Follow UPDATE-GUIDE.md so customized local files are diffed before any overwrite.
Quick Start
The simplest possible browser flow: navigate, inspect, capture.
browser_navigate(url="https://example.com")
browser_snapshot(mode="interactive")
browser_screenshot(path="/tmp/example.png")
browser_close()
Decision Tree: Browser vs Other Tools
Ask this FIRST. Getting it wrong wastes significant token budget.
Need data from the web?
|
+-- Is it static content? (prices, articles, search results, public data)
| YES --> Use WebSearch / WebFetch (built-in tools)
| ~100 tokens. No browser overhead.
|
+-- Does it require interaction? (login, form fill, click sequences, session state)

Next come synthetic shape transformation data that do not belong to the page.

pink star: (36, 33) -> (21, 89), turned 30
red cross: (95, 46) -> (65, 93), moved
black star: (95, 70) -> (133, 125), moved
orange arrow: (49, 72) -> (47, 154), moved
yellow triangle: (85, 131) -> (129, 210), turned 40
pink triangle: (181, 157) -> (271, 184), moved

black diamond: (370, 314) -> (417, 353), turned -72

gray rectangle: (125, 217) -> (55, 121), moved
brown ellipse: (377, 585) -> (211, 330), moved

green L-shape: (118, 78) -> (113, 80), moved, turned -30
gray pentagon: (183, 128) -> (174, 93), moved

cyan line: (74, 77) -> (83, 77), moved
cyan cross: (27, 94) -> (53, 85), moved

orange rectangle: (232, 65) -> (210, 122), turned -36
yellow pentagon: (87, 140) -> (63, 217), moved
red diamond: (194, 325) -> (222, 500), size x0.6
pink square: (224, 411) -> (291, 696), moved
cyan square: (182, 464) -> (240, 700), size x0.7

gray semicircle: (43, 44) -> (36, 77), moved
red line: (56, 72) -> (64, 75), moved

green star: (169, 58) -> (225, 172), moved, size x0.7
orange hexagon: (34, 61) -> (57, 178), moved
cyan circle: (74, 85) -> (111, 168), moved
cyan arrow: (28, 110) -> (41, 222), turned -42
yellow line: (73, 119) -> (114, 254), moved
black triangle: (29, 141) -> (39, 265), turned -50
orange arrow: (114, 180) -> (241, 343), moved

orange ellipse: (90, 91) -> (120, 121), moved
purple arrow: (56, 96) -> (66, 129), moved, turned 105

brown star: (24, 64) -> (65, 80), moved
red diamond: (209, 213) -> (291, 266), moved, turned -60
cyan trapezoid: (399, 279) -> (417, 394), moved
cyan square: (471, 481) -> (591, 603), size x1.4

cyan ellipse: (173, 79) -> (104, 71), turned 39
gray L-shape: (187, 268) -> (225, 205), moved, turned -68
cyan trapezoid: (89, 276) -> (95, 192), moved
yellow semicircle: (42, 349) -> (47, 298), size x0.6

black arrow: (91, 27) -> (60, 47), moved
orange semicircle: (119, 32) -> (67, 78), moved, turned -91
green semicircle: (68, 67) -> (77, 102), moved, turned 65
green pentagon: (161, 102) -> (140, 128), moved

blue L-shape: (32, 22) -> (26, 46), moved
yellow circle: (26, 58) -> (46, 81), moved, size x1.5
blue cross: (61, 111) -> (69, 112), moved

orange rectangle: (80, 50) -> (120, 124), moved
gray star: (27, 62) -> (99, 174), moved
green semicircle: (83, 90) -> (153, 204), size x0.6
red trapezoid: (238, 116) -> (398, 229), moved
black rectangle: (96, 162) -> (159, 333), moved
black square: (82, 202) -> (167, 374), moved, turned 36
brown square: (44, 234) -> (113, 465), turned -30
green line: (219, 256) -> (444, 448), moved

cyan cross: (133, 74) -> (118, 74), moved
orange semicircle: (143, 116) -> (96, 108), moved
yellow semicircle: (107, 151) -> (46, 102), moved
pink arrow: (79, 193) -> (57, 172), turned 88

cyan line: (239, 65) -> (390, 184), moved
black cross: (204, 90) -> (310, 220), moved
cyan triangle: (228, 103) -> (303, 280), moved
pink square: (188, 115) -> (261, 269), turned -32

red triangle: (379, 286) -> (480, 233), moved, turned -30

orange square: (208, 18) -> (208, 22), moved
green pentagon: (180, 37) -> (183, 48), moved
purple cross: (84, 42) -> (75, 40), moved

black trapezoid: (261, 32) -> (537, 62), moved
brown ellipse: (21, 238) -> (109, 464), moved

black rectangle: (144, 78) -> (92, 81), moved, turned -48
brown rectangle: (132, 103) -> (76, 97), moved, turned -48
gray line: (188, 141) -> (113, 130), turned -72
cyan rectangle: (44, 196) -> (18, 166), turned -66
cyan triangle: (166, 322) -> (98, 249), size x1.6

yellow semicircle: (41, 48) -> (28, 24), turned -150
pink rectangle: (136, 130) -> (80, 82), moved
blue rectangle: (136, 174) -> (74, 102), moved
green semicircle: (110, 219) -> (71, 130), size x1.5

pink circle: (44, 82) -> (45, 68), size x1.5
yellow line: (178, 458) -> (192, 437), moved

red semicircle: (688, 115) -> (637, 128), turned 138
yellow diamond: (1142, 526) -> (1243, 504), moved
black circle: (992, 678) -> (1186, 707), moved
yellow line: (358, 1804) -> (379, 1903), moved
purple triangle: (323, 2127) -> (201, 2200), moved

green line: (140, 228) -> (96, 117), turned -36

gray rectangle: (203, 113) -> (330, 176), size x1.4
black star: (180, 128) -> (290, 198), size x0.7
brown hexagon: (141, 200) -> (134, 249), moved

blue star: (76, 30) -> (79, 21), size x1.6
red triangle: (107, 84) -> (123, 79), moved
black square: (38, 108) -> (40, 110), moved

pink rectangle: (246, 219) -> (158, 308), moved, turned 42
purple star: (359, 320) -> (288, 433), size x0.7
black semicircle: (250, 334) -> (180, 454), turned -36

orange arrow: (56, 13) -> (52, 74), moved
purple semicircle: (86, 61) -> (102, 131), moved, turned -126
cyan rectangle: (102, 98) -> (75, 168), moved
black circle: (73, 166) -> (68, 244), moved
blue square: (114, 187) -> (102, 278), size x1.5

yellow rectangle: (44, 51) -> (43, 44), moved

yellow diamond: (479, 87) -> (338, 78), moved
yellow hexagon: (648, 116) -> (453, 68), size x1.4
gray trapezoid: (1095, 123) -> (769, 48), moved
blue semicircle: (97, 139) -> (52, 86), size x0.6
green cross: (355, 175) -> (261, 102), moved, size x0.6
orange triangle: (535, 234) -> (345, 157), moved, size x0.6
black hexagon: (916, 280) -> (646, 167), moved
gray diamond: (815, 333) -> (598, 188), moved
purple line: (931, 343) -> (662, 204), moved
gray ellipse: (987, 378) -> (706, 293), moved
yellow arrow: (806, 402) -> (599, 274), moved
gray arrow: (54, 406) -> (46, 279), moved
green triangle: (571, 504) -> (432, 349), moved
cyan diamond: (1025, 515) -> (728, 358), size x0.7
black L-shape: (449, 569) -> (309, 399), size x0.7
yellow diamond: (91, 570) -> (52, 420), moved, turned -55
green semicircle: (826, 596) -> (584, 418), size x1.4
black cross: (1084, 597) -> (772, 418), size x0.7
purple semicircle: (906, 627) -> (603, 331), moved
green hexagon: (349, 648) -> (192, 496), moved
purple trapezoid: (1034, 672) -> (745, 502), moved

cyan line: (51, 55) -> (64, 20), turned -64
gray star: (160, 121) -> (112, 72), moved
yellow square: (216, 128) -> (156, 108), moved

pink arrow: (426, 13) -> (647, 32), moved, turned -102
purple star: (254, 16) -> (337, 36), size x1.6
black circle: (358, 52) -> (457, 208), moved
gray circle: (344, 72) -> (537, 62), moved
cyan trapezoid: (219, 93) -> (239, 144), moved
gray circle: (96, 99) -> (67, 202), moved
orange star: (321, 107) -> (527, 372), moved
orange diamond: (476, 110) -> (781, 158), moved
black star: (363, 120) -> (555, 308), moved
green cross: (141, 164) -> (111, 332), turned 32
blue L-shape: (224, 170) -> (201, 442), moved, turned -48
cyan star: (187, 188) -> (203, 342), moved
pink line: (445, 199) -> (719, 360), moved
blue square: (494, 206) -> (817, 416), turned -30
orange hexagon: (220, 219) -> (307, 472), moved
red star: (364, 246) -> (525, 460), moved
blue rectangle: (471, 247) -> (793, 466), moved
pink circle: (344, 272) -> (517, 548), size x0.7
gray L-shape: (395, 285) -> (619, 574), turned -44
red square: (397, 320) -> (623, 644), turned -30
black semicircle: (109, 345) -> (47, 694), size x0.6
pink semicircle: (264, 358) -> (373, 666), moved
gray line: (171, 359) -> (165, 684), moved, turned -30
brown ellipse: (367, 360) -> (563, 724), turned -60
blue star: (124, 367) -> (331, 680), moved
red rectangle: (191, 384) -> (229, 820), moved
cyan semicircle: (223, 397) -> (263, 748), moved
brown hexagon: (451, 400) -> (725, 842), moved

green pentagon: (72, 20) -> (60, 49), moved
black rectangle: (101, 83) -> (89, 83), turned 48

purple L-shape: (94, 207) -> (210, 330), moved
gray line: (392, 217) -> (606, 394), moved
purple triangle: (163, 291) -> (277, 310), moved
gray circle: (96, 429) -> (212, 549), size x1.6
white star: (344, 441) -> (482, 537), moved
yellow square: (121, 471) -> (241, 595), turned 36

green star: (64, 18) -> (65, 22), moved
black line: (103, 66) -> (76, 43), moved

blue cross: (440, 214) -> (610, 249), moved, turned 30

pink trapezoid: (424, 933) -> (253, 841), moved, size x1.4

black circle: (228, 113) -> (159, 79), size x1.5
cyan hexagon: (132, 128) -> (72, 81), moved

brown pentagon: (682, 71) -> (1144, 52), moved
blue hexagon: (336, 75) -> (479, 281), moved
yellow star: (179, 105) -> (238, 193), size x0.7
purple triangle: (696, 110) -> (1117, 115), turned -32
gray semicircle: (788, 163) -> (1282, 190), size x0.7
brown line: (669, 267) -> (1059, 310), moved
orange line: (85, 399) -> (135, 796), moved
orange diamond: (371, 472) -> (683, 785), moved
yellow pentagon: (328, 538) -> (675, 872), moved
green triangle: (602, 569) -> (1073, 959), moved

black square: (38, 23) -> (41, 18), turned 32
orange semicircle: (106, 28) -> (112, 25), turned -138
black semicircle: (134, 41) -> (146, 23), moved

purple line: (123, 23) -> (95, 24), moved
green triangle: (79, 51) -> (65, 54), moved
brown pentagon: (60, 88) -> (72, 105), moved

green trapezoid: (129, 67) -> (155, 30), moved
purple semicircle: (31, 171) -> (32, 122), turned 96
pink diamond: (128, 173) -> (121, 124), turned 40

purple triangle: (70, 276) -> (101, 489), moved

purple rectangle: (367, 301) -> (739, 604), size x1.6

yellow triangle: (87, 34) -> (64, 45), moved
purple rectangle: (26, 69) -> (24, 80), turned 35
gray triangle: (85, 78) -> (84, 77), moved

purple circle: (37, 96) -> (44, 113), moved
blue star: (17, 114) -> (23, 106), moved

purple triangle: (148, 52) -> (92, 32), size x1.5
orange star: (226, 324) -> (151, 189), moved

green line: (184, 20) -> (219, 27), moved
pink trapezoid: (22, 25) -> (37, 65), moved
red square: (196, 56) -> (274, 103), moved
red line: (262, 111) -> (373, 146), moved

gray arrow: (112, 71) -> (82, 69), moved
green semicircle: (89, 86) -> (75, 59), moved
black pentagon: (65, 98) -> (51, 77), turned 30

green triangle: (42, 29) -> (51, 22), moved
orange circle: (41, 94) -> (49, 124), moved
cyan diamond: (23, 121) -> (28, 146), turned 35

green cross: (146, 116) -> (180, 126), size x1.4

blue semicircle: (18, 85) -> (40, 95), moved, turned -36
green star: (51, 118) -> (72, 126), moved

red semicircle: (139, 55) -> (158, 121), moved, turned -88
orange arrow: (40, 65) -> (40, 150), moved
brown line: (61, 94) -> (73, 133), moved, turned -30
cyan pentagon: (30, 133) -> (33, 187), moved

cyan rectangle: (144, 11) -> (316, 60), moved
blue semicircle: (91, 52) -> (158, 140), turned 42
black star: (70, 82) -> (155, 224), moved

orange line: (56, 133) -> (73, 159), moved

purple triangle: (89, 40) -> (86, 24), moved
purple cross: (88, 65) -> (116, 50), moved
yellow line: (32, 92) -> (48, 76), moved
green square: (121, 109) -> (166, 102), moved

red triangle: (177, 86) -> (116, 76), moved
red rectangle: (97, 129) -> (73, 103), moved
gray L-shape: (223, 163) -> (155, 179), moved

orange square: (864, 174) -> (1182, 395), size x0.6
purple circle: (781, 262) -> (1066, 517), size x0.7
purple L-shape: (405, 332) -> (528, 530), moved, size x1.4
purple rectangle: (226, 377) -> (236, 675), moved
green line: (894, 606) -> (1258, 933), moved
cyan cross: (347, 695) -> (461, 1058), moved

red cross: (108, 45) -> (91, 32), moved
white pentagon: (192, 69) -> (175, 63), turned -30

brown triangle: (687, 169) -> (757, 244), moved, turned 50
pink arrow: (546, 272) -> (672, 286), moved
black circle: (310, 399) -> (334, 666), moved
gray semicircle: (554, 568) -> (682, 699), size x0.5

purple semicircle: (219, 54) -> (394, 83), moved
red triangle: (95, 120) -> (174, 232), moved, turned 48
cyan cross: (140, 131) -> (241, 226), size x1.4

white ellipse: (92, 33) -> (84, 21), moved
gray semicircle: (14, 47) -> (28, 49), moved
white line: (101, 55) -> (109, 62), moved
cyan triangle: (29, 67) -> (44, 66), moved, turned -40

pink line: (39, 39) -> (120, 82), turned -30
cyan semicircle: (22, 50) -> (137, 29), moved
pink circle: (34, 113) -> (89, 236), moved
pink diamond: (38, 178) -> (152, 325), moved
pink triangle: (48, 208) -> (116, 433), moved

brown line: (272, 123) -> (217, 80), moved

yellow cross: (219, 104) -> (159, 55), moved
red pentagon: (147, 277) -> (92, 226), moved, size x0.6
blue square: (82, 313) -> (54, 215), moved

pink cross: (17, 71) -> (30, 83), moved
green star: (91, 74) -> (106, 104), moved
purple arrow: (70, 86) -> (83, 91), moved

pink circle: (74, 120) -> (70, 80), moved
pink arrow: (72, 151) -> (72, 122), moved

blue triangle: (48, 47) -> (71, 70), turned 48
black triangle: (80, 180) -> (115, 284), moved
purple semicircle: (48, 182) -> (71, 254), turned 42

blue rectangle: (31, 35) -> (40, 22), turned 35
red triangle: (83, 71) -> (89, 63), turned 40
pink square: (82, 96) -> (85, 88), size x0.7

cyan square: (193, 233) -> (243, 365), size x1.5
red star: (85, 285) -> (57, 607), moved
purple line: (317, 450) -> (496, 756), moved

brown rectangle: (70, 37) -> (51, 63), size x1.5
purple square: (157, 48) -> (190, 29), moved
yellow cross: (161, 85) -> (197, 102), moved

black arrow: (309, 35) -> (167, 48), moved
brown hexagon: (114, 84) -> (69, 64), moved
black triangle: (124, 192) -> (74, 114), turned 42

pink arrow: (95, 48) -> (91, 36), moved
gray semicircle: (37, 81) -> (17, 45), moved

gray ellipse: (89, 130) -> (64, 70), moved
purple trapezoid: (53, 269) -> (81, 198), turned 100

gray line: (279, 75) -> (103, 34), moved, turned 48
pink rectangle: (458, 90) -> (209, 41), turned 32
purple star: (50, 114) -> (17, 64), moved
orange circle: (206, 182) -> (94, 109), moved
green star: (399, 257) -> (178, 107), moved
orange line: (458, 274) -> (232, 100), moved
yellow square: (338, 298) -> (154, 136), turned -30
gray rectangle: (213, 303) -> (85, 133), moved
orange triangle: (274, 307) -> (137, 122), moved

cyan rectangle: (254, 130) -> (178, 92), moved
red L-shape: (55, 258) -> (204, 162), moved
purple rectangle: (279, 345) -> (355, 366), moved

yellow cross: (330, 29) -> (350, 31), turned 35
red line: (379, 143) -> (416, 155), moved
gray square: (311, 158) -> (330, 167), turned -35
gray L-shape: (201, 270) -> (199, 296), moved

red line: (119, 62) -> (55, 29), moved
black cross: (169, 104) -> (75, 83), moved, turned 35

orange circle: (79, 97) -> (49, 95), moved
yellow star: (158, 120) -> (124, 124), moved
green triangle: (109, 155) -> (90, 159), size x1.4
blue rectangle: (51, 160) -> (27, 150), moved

| YES --> Use browser tools
|
+-- Does it require email verification?
| YES --> Use browser + AgentMail (see Email Verification section)
|
+-- Is the target known to block bots? (Cloudflare-protected, etc.)
YES --> Check references/failure-log.md before starting.
May need stealth config or alternative approach.
Rule of thumb: If you can get the data with curl, you don't need a browser.
Core Workflow
Every browser task follows this loop:
1. browser_navigate(url) -- go to the page
2. browser_snapshot(mode='interactive') -- get refs (@e1, @e2...)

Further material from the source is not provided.